## WHAT THIS TASK INVOLVES:
Give back one number only: how many lines in the material below contain "עובדים".

## DATA EXTRACT:
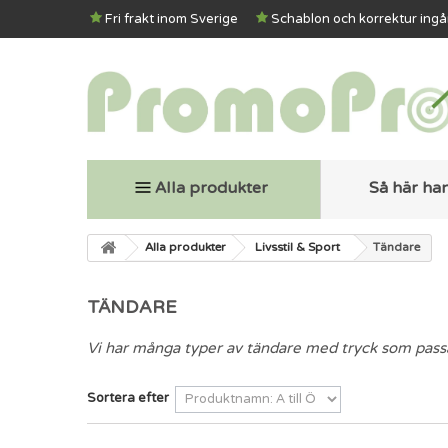
Fri frakt inom Sverige
Schablon och korrektur ingå
Alla produkter
Så här ha
Alla produkter
Livsstil & Sport
Tändare
TÄNDARE
Vi har många typer av tändare med tryck som passa
Sortera efter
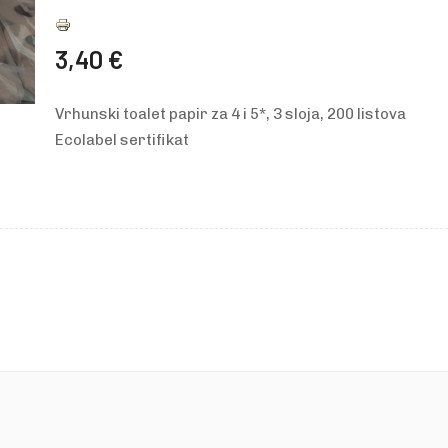
3,40 €
Vrhunski toalet papir za 4 i 5*, 3 sloja, 200 listova
Ecolabel sertifikat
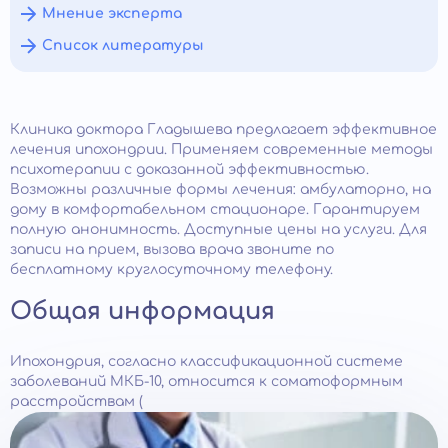
Мнение эксперта
Список литературы
Клиника доктора Гладышева предлагает эффективное
лечения ипохондрии. Применяем современные методы
психотерапии с доказанной эффективностью.
Возможны различные формы лечения: амбулаторно, на
дому в комфортабельном стационаре. Гарантируем
полную анонимность. Доступные цены на услуги. Для
записи на прием, вызова врача звоните по
бесплатному круглосуточному телефону.
Общая информация
Ипохондрия, согласно классификационной системе
заболеваний МКБ-10, относится к соматоформным
расстройствам (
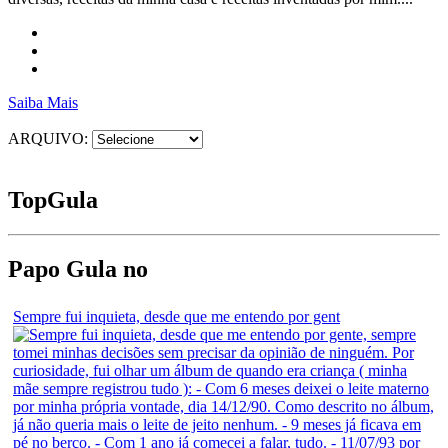
Saiba Mais
ARQUIVO:
Top
Gula
Papo Gula no
Sempre fui inquieta, desde que me entendo por gent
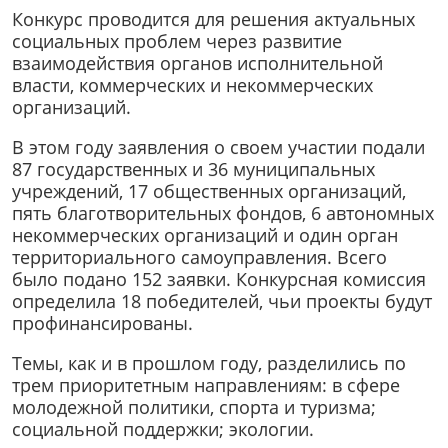
Конкурс проводится для решения актуальных
социальных проблем через развитие
взаимодействия органов исполнительной
власти, коммерческих и некоммерческих
организаций.
В этом году заявления о своем участии подали
87 государственных и 36 муниципальных
учреждений, 17 общественных организаций,
пять благотворительных фондов, 6 автономных
некоммерческих организаций и один орган
территориального самоуправления. Всего
было подано 152 заявки. Конкурсная комиссия
определила 18 победителей, чьи проекты будут
профинансированы.
Темы, как и в прошлом году, разделились по
трем приоритетным направлениям: в сфере
молодежной политики, спорта и туризма;
социальной поддержки; экологии.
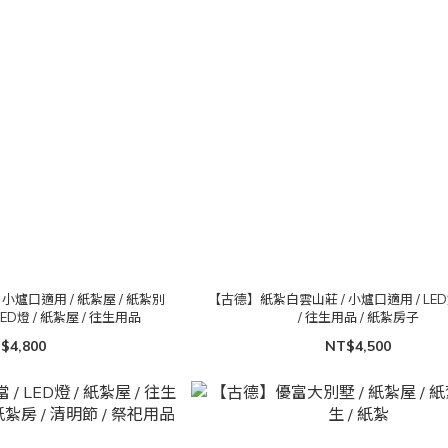
小爐口適用 / 紙紮屋 / 紙紮別
【古德】紙紮白雲山莊 / 小爐口適用 / LED
 ED燈 / 紙紮屋 / 往生用品
/ 往生用品 / 紙紮房子
$4,800
NT$4,500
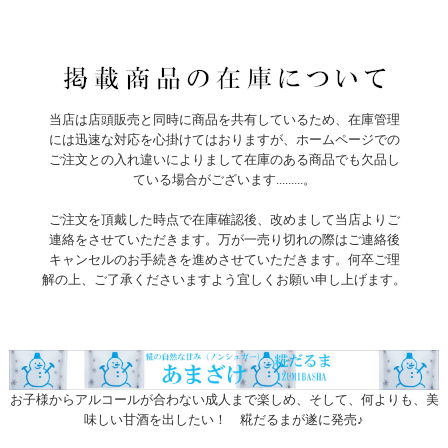
当店は店頭販売と同時に商品を共有しているため、在庫管理
には迅速な対応を心掛けてはおりますが、ホームページでの
ご注文との入れ違いによりまして在庫のある商品でも欠品し
ている場合がございます.........。
ご注文を頂戴した時点で在庫確認後、改めまして当店よりご
連絡をさせていただきます。万が一売り切れの際はご連絡後
キャンセルのお手続きを進めさせていただきます。何卒ご理
解の上、ご了承くださいますよう宜しくお願い申し上げます。
お子様からアルコールが合わない成人まで楽しめ、そして、何よりも、美
味しい甘酒を出したい！ 糀だるまが遂に発売♪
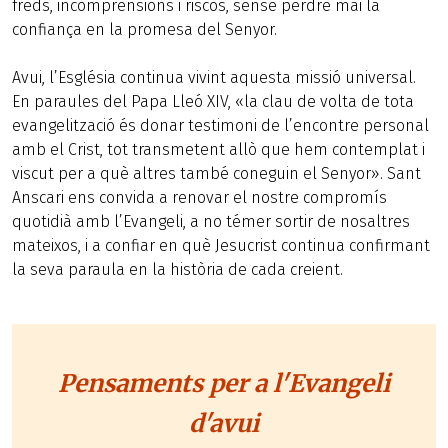
freds, incomprensions i riscos, sense perdre mai la
confiança en la promesa del Senyor.
Avui, l’Església continua vivint aquesta missió universal.
En paraules del Papa Lleó XIV, «la clau de volta de tota
evangelització és donar testimoni de l’encontre personal
amb el Crist, tot transmetent allò que hem contemplat i
viscut per a què altres també coneguin el Senyor». Sant
Anscari ens convida a renovar el nostre compromís
quotidià amb l’Evangeli, a no témer sortir de nosaltres
mateixos, i a confiar en què Jesucrist continua confirmant
la seva paraula en la història de cada creient.
Pensaments per a l'Evangeli
d'avui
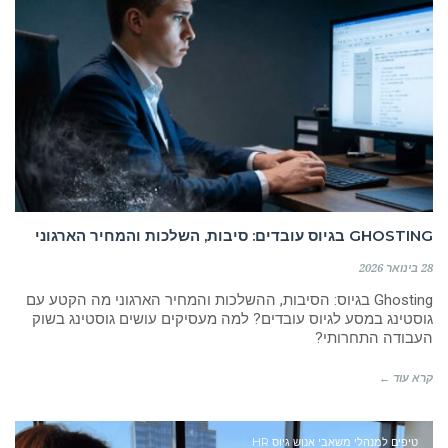
GHOSTING בגיוס עובדים: סיבות, השלכות והמחיר הארגוני
28 בינואר 2026
Ghosting בגיוס: הסיבות, ההשלכות והמחיר הארגוני מה הקטע עם
גוסטינג במסע לגיוס עובדים? למה מעסיקים עושים גוסטינג בשוק
העבודה התחרותי?
קרא עוד ←
טיפים למנהלי משאבי אנוש גיוס HR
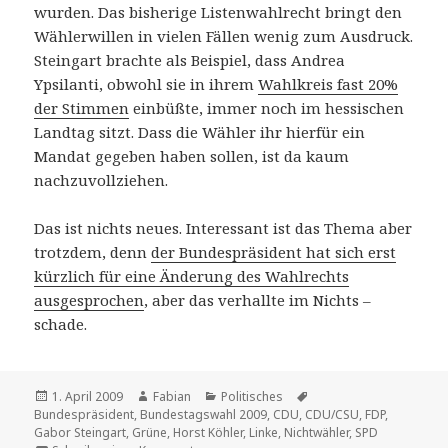
wurden. Das bisherige Listenwahlrecht bringt den
Wählerwillen in vielen Fällen wenig zum Ausdruck.
Steingart brachte als Beispiel, dass Andrea
Ypsilanti, obwohl sie in ihrem
Wahlkreis fast 20%
der Stimmen
einbüßte, immer noch im hessischen
Landtag sitzt. Dass die Wähler ihr hierfür ein
Mandat gegeben haben sollen, ist da kaum
nachzuvollziehen.
Das ist nichts neues. Interessant ist das Thema aber
trotzdem, denn
der Bundespräsident hat sich erst
kürzlich für eine Änderung des Wahlrechts
ausgesprochen
, aber das verhallte im Nichts –
schade.
Veröffentlicht
Autor
Kategorien
Schlagwörter
1. April 2009
Fabian
Politisches
am
Bundespräsident
,
Bundestagswahl 2009
,
CDU
,
CDU/CSU
,
FDP
,
Gabor Steingart
,
Grüne
,
Horst Köhler
,
Linke
,
Nichtwähler
,
SPD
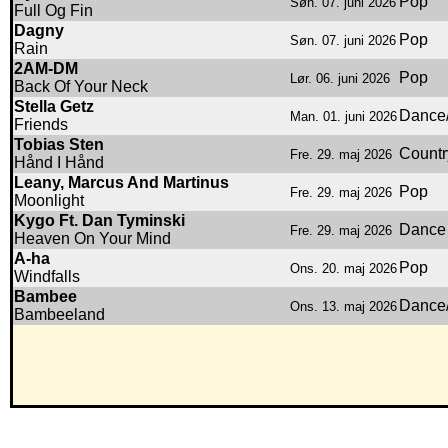
Pop
Søn. 07. juni 2026
Full Og Fin
Dagny
Pop
Søn. 07. juni 2026
Rain
2AM-DM
Pop
Lør. 06. juni 2026
Back Of Your Neck
Stella Getz
Dance/
Man. 01. juni 2026
Friends
Tobias Sten
Countr
Fre. 29. maj 2026
Hånd I Hånd
Leany, Marcus And Martinus
Pop
Fre. 29. maj 2026
Moonlight
Kygo Ft. Dan Tyminski
Dance
Fre. 29. maj 2026
Heaven On Your Mind
A-ha
Pop
Ons. 20. maj 2026
Windfalls
Bambee
Dance/
Ons. 13. maj 2026
Bambeeland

## TASK RESPONSE:
2